Quick facts
- Tamarack is commonly found on bogs or peatlands.
- There is little economic impact from tamarack harvesting.
- Common pests to tamarack trees include larch sawfly, eastern larch beetle, root and heart rots, and porcupines.
Managing tamarack forests
Tamarack (also known as eastern larch) is used for pulp, poles and lumber, although it has relatively minor economic importance.
You’ll find red squirrel, snowshoe hare and porcupine in tamarack stands. Tamarack is habitat for many songbirds and a critical habitat for the great gray owl and its small mammal prey species.
Growing conditions
You can find tamarack in pure stands, but it’s more common in mixed stands, primarily with black spruce. You’ll also find tamarack mixed with northern white cedar, black ash, red maple, eastern white pine and/or paper birch.
Tamarack commonly grows on bogs or peatland where the organic soil or peat is more than 12 inches thick. You’ll find tamarack on a wide range of peatlands, but it’s usually found in poor swamps where soil water is weakly enriched with mineral nutrients.
The best sites are:
- Upland sites.
- Moist, well-drained loamy soils along streams, lakes or swamps.
- Mineral soils with a shallow surface layer of organic matter.

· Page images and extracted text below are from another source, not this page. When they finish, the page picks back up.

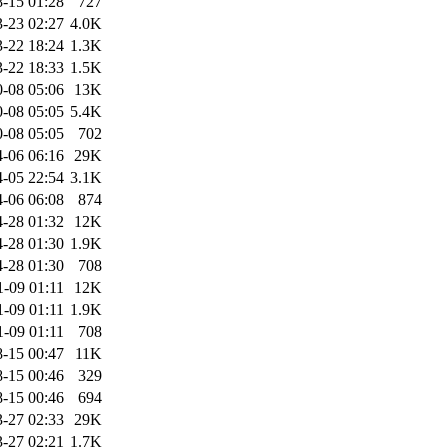
-15 01:28
727
-23 02:27
4.0K
-22 18:24
1.3K
-22 18:33
1.5K
-08 05:06
13K
-08 05:05
5.4K
-08 05:05
702
-06 06:16
29K
-05 22:54
3.1K
-06 06:08
874
-28 01:32
12K
-28 01:30
1.9K
-28 01:30
708
1-09 01:11
12K
1-09 01:11
1.9K
1-09 01:11
708
-15 00:47
11K
-15 00:46
329
-15 00:46
694
-27 02:33
29K
-27 02:21
1.7K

Competition from more shade-tolerant species often quickly eliminates tamarack from these sites. Because of this, we find tamarack in Minnesota wetlands that other species don’t tolerate. While tamarack can tolerate wet sites, it won’t survive prolonged flooding.
Regenerating tamarack
The regeneration system advised for tamarack combines clearing and seed-tree with natural seeding. Good seed years occur every three to six years starting when trees are about 40 years old.
A rotation is the number of years required to establish and grow trees to a desired size, product or maturity.
Depending on the site location and characteristics, tamarack will produce timber that’s fit to be sold on a rotation between 40 and 90 years.
- The best seedbed is a warm, moist mineral or organic soil with no brush, but a light cover of grass or other herbaceous vegetation.
- Hummocks of slow-growing sphagnum moss often make a good seedbed.
- Most seed falls within 200 feet of the seed tree.
Orient harvest strips so they’re perpendicular to the wind. They can be up to 200 feet wide.
After clearing the first strip, wait about 10 years or until the area is well-stocked with seedlings. Then, clear a second strip adjacent to the first and on the windward side. Again, wait until regeneration is established, then use the seed-tree method to cut the remaining strip.
The seed-tree cut should leave about 10 well-spaced dominant tamaracks per acre. Once the regenerated trees have been established, harvest or kill seed trees. This eliminates competition and possible disease hosts.
To ensure tamarack can regenerate, you may need to prepare the site following a harvest. Broadcast burn mixed-species stands to remove the branches and treetops left on the ground (known as slash).
Tamarack slash doesn’t burn well. So to remove it, harvest pure tamarack stands by full-tree skidding — meaning, cut the trees and then transport them with their branches and top intact. Then, treat the brush with herbicides. Alternatively, you could pile and burn the slash or shear or chop the brush.
Tamarack seedlings need abundant light and constant moisture. Seedlings established under a fully stocked stand won’t survive beyond the sixth year.
Early seedling losses are caused by damping-off fungus, drought, flooding, inadequate light and snowshoe hares. Given enough light, tamarack is one of the fastest-growing conifers on upland sites.
Intermediate treatments
Thinning is only economically feasible on good sites when the goal is to produce poles or sawtimber.
If a market exists for small products such as posts or pulpwood, cut and sell the trees as soon as the stand can produce these products. This approach is known as commercial thinning.
Additional periodic thinnings are recommended up to 20 years before the end of the rotation. Each thinning should leave a basal area of 80 to 90 square feet per acre. Basal area measures stand density using the sum of trees’ cross-sectional areas at 4.5 feet from the ground (known as breast height).
Pest management
The larch sawfly is a serious insect pest of tamarack. After several years of defoliation, the sawfly can stress and eventually kill a tree.
Many forms of chemical control are available. Depending on the outbreak’s severity, you may need these to manage sawfly populations.
There aren't any changes you can make to the natural environment to control sawflies. But, as with all defoliating insects, it’s important to maintain healthy trees to minimize the stress caused by defoliation.
The eastern larch beetle is a native bark beetle that has infested considerable forests across northern Minnesota.
To minimize damage, encourage a mix of tree species and ages.
- This reduces how many host trees are available.
- Makes it harder for the pests to get needed resources.
- Limits the beetle’s ability to survive and spread.
Eastern larch beetles don’t typically attack seedlings and saplings.
Tamarack is susceptible to root and heart rots. You can minimize rots if you avoid damaging the base and roots of trees during intermediate cuttings.
Porcupines can cause extensive damage to tamaracks by feeding on the main stem’s bark.